The lawsuit accuses Niantic of violating multiple employment laws, ranging from violations of equal pay laws and discrimination to retaliation and engendering a hostile work environment. The unnamed Jane Doe alleges that when she learned she was being underpaid compared to lower-ranking male staffers (unequal pay, discrimination), she reported it to Niantic’s Diversity Equity and Inclusion Director and Principal People Partner, who downplayed her concerns about discrimination and told her that she was being dinged specifically because she had been discussing pay ranges within the company’s women’s resources group, Wolfpack (retaliation).

Wolfpack, incidentally, ran a survey among staffers and found that a majority of workers polled were likewise concerned about sexism and equal pay within the company; according to the lawsuit, Niantic responded by suppressing unflattering parts of the report and blocking future surveys without upper-management’s say-so, creating a very clear picture of the situation from the C-suite on down (hostile workplace).

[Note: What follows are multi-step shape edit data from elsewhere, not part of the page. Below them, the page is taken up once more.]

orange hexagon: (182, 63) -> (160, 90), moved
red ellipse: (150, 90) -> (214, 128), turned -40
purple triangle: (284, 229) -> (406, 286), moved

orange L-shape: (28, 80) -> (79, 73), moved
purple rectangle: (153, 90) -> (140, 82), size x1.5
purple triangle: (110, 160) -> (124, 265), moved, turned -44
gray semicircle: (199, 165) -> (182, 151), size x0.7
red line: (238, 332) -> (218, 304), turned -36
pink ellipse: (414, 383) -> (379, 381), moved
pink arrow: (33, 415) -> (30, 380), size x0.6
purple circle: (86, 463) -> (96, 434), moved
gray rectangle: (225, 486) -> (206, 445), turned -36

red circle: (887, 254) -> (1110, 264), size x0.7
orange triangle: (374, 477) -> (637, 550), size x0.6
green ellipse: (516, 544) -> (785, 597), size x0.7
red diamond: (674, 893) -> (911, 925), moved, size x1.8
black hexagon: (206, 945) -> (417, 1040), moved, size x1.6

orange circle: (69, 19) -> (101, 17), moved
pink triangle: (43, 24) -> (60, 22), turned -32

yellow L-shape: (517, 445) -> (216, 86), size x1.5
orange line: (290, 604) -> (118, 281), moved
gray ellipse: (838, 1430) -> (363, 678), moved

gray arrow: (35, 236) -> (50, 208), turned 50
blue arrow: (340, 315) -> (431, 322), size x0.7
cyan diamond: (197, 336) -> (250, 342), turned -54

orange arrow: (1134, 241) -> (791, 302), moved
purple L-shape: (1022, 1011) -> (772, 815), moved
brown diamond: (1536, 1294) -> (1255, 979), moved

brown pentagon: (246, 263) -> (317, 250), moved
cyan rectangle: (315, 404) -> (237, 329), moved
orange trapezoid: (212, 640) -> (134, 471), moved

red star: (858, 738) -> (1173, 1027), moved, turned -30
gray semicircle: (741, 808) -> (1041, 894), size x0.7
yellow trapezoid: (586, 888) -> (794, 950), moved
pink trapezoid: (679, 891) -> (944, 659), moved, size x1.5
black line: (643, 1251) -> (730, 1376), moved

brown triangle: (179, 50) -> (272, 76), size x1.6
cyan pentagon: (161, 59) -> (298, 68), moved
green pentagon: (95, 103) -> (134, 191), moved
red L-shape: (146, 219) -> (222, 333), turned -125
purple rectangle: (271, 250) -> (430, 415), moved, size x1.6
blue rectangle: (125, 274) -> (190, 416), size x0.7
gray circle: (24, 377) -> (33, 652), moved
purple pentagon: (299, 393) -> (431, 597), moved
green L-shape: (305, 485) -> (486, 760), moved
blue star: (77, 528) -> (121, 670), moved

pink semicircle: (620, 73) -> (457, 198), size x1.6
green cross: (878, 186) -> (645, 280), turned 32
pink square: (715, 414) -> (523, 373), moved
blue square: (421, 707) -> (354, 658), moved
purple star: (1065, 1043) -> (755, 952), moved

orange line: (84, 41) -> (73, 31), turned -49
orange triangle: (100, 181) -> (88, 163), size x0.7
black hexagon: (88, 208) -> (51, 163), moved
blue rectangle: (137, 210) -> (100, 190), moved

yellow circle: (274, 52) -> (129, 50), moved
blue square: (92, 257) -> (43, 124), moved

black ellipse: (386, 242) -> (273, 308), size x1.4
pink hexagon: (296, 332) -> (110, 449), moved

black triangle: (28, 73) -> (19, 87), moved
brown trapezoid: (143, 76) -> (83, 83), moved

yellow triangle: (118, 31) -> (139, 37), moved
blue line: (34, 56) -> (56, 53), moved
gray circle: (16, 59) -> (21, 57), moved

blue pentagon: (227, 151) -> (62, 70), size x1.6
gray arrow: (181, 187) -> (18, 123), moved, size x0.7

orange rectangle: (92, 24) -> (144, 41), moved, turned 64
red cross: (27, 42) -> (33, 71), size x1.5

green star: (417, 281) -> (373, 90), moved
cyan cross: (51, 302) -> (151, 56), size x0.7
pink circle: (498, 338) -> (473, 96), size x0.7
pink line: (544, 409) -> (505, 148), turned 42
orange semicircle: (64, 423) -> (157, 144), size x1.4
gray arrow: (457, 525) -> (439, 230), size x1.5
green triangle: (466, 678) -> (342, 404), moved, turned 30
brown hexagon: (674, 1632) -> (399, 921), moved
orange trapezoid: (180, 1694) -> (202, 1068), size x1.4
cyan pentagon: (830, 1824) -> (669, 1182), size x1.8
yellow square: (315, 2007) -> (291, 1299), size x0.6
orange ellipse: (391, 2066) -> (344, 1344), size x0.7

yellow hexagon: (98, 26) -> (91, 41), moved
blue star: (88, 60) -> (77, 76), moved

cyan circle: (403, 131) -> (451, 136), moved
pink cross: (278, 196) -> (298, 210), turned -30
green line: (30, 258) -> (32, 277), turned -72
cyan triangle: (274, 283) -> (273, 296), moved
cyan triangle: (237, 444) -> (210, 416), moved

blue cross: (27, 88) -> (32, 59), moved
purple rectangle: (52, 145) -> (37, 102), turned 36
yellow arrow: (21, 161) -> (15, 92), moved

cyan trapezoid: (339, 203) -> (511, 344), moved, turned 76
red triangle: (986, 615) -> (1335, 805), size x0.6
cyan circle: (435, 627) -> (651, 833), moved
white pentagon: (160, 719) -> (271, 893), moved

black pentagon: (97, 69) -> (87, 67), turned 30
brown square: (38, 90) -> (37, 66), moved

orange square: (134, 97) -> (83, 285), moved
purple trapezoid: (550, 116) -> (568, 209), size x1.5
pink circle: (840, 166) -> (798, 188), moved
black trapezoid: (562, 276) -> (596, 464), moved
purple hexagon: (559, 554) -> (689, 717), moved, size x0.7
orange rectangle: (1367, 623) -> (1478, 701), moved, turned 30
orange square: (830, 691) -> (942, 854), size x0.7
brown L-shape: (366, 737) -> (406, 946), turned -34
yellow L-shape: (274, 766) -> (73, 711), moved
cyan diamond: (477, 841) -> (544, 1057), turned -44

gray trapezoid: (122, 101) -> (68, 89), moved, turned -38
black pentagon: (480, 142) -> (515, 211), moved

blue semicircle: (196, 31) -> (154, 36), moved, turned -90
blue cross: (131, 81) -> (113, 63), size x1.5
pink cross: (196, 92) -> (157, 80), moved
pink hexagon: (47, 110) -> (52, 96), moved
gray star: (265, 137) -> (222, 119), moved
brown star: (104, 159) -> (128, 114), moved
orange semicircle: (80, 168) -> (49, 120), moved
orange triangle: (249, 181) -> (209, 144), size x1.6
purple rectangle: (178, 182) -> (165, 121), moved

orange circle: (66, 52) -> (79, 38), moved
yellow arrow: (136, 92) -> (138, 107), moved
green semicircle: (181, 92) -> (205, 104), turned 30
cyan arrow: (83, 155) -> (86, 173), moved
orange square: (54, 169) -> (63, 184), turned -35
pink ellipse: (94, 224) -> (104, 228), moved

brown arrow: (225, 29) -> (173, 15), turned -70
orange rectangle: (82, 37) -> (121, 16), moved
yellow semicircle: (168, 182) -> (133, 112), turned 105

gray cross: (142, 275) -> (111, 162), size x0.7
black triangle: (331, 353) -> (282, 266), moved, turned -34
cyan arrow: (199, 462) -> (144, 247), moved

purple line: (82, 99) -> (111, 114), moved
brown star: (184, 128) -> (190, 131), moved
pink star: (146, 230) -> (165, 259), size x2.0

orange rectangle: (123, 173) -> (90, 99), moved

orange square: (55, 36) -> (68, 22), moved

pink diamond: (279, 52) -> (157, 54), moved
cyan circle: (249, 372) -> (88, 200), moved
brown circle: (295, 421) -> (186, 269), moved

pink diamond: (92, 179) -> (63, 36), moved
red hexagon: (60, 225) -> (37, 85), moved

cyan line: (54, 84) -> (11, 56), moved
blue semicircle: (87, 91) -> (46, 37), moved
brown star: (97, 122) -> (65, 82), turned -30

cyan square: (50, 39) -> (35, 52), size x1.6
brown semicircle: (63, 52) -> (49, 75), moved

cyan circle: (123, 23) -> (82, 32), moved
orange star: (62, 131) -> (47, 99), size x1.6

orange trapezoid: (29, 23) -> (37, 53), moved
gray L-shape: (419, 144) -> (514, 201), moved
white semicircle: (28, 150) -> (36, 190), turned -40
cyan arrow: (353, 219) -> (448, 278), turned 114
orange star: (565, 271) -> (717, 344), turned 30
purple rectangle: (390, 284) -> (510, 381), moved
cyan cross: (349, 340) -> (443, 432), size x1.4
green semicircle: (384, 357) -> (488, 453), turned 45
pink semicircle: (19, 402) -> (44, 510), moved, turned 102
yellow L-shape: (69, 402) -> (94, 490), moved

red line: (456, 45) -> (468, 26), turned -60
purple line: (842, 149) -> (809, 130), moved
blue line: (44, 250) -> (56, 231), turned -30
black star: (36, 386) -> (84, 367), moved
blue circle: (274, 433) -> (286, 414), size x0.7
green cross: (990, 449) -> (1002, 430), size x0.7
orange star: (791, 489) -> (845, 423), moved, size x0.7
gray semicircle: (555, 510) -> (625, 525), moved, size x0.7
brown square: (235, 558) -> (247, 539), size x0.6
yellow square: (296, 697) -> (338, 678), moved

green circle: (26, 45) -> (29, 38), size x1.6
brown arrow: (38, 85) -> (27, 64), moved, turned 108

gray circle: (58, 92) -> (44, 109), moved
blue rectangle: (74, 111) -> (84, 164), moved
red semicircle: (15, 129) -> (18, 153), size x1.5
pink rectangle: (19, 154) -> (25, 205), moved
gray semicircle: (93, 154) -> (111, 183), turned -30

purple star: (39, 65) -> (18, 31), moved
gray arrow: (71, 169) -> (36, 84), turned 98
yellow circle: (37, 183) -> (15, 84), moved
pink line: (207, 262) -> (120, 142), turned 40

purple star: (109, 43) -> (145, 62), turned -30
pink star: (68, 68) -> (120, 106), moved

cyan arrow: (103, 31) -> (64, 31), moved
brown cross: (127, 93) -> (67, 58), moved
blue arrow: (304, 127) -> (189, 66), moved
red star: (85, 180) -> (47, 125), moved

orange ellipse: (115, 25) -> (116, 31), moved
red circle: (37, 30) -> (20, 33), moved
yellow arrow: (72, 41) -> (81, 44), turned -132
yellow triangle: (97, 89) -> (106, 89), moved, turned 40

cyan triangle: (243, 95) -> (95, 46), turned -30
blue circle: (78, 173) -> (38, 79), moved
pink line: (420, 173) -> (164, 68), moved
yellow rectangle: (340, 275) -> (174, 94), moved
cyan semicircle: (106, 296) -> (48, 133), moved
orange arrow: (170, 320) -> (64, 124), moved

Niantic’s been in the news dozens of times in the past couple of years, most recently for laying off 230 workers and closing multiple games while suggesting it had kept high-performers, thereby implying those let go weren’t committed enough to the company and eliding the shockingly terrible mismanagement currently plaguing the studio’s cash cow, Pokemon Go. The complainant in the lawsuit was among those let go, as she apparently worked in the LA office, which was shuttered entirely.

Pokemon Go studio Niantic is considered a controversial gaming company owing to multiple scandals and deceptions, starting with the Wi-Spy privacy scandal; over the years, it’s repeatedly failed to secure player data, endangered players during the pandemic, and refused to address documented stalking in POGO. It also rolled back popular accessibility features to incentivize data collection, faked data, and lied about event results. Following 2021’s community-driven Pokemon No boycott, Niantic vowed transparency and communication; it has not delivered.